Q: Is there anything you’d like to add?
Mar: The turnaround industry has not been that robust over the past eight years or so now, but it goes in cycles. I think at some point in the next three, four, or five years we’re going to have a cycle again. I picture this industry being very strong for a few years when there are problems. Because I don’t think most firms have developed their younger talent, I wonder how much talent there will be to take care of those problems. I think we need to bring up some of the younger guys to make sure this is an industry that they’d be interested in to be able to take care of some of the cyclical issues we’ll have.
Q: Do you see anything sparking this next cycle? People have told me that 10 or 15 years ago, they had more time to address a company’s problems. They say there just isn’t enough time to do a full-blown turnaround the way they used to. Do you see things changing at all?
Mar: I think our job as professionals is to maximize the value of a company. We have to show people how we maximize value and what the cost is to try to accomplish that. Through our records of success in the past, we should be able to convince people that what we’re doing is preferable and to show them what the other options are that are less favorable. For example, you’re much better off with a company that’s to be sold rather than with a liquidation.

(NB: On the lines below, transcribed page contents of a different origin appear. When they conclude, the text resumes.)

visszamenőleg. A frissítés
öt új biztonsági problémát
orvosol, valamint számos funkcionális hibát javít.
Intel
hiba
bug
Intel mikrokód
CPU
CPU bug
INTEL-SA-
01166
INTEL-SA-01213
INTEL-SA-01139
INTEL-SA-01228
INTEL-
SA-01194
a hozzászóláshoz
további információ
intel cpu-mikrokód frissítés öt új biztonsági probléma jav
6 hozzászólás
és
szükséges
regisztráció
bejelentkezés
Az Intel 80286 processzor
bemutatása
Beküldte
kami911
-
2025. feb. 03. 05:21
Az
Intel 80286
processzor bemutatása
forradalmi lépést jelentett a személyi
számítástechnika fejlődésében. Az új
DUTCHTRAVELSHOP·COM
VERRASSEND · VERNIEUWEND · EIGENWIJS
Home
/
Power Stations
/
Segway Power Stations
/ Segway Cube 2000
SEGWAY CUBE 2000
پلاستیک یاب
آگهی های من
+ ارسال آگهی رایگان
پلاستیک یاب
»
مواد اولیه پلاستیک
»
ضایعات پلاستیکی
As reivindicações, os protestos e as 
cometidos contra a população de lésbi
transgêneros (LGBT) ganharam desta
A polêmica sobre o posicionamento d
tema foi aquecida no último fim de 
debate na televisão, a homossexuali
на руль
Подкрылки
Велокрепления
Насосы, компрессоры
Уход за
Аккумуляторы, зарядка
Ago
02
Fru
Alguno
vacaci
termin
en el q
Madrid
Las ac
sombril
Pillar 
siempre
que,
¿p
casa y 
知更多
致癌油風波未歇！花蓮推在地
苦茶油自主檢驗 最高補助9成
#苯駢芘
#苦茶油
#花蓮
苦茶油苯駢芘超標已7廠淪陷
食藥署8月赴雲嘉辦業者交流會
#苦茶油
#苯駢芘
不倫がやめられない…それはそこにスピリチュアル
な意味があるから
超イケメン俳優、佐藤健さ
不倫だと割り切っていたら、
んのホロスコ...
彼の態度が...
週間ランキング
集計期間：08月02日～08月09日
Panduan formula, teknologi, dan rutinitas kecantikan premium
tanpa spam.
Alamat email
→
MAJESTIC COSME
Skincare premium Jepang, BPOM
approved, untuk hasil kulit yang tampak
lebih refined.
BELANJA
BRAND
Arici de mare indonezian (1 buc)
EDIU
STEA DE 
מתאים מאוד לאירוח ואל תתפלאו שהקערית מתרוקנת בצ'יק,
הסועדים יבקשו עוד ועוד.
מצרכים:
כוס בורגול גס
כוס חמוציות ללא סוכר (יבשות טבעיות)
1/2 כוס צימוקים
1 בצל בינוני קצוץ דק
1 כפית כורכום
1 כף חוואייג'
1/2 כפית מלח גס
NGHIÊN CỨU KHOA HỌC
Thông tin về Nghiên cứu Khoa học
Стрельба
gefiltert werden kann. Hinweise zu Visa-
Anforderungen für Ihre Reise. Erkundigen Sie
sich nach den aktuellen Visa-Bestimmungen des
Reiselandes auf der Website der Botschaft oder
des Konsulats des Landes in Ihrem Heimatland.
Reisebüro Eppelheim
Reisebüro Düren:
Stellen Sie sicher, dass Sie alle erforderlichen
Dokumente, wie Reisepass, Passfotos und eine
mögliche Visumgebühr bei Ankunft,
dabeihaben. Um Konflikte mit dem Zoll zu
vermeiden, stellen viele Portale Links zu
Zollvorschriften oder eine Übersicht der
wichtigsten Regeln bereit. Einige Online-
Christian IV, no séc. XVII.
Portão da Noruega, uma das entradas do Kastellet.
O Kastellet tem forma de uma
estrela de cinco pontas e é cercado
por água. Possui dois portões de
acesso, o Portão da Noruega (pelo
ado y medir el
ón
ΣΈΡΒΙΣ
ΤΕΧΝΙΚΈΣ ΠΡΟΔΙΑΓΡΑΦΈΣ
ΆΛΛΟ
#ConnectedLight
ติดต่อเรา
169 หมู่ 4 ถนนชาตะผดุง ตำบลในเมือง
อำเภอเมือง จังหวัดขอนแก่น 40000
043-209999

There are very few companies that I’ve seen that are better off in a liquidation rather than a sale.
If there’s a way to increase the value of that company and do it with minimal risk to the other participants besides equity, and you’re able to show that to people, then there’s a likelihood that you’re going to be able to accomplish that. Our job is to show what the options are and to be transparent with those options in order for people to figure out what the best outcome is for each participant.